### TASK TO COMPLETE
Please restate each entry word for word and leave the pictures out.

### AVAILABLE RECORDS

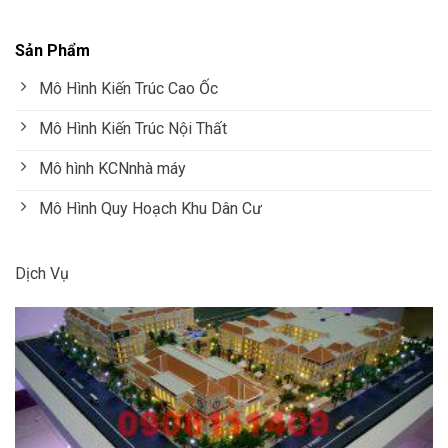
Sản Phẩm
Mô Hình Kiến Trúc Cao Ốc
Mô Hình Kiến Trúc Nội Thất
Mô hình KCNnhà máy
Mô Hình Quy Hoạch Khu Dân Cư
Dịch Vụ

### WORKED SOLUTION
Sản Phẩm
Mô Hình Kiến Trúc Cao Ốc
Mô Hình Kiến Trúc Nội Thất
Mô hình KCNnhà máy
Mô Hình Quy Hoạch Khu Dân Cư
Dịch Vụ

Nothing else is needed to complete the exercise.